On Dynamics Generated by a Uniformly Convergent Sequence of Maps

TL;DR

This paper investigates how the dynamics of a non-autonomous system generated by a sequence of maps converging uniformly to a limit relate to the dynamics of the limit map, establishing conditions for their properties to coincide.

Contribution

It provides new conditions under which dynamical properties of non-autonomous systems and their limit autonomous systems are equivalent, especially involving uniform convergence and feeble openness.

Findings

Equivalence of properties like equicontinuity, minimality, and proximality for the two systems.

Conditions under which transitivity, weak mixing, and sensitivities are equivalent.

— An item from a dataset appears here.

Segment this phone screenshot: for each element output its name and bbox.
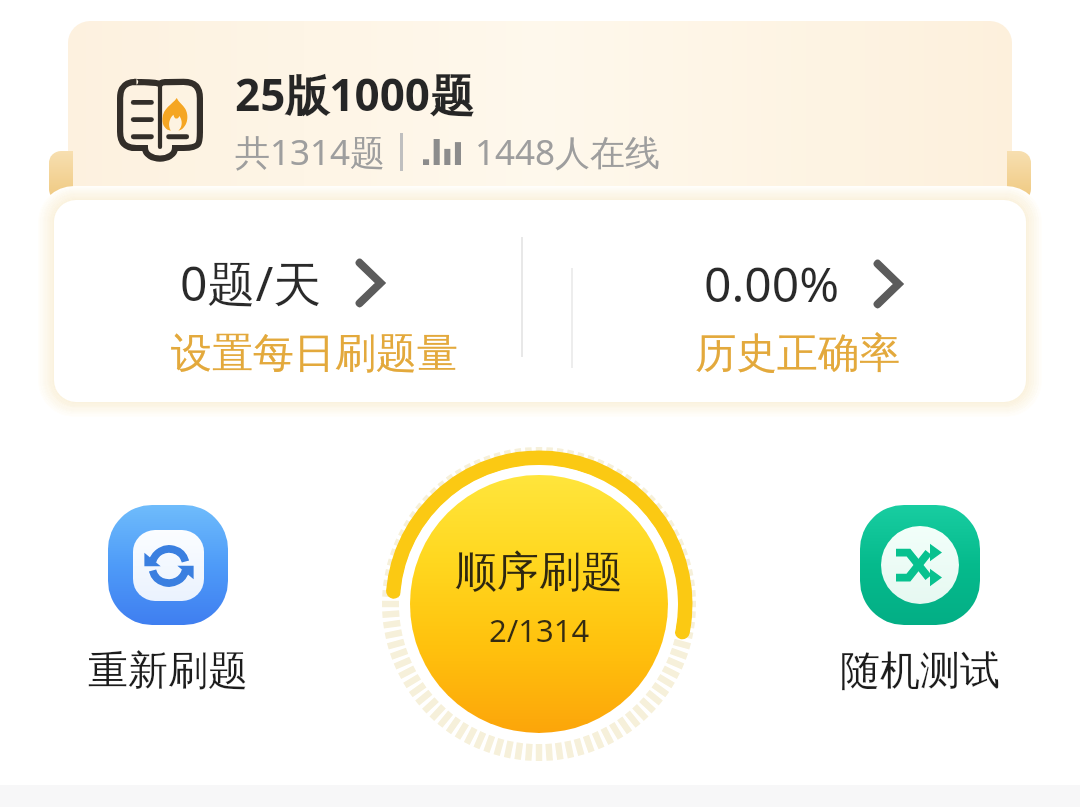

Feeble openness ensures the equivalence of topological mixing and other mixing properties.

Abstract

In this paper, we study the dynamics of a non-autonomous dynamical system $(X,\mathbb{F})$ generated by a sequence $(f_n)$ of continuous self maps converging uniformly to $f$. We relate the dynamics of the non-autonomous system $(X,\mathbb{F})$ with the dynamics of $(X,f)$. We prove that if the family $\mathbb{F}$ commutes with $f$ and $(f_n)$ converges to $f$ at a "sufficiently fast rate", many of the dynamical properties for the systems $(X,\mathbb{F})$ and $(X,f)$ coincide. In the procees we establish equivalence of properties like equicontinuity, minimality and denseness of proximal pairs (cells) for the two systems. In addition, if $\mathbb{F}$ is feeble open, we establish equivalence of properties like transitivity, weak mixing and various forms of sensitivities. We prove that feeble openness of $\mathbb{F}$ is sufficient to establish equivalence of topological mixing for the two systems. We prove that if $\mathbb{F}$ is feeble open, dynamics of the non-autonomous system on a compact interval exhibits any form of mixing if and only if $(X,f)$ exhibits identical form of mixing. We also investigate dense periodicity for the two systems. We give examples to investigate sufficiency/necessity of the conditions imposed. In the process we derive weaker conditions under which the established dynamical relation (between the two systems $(X,\mathbb{F})$ and $(X,f)$) is preserved.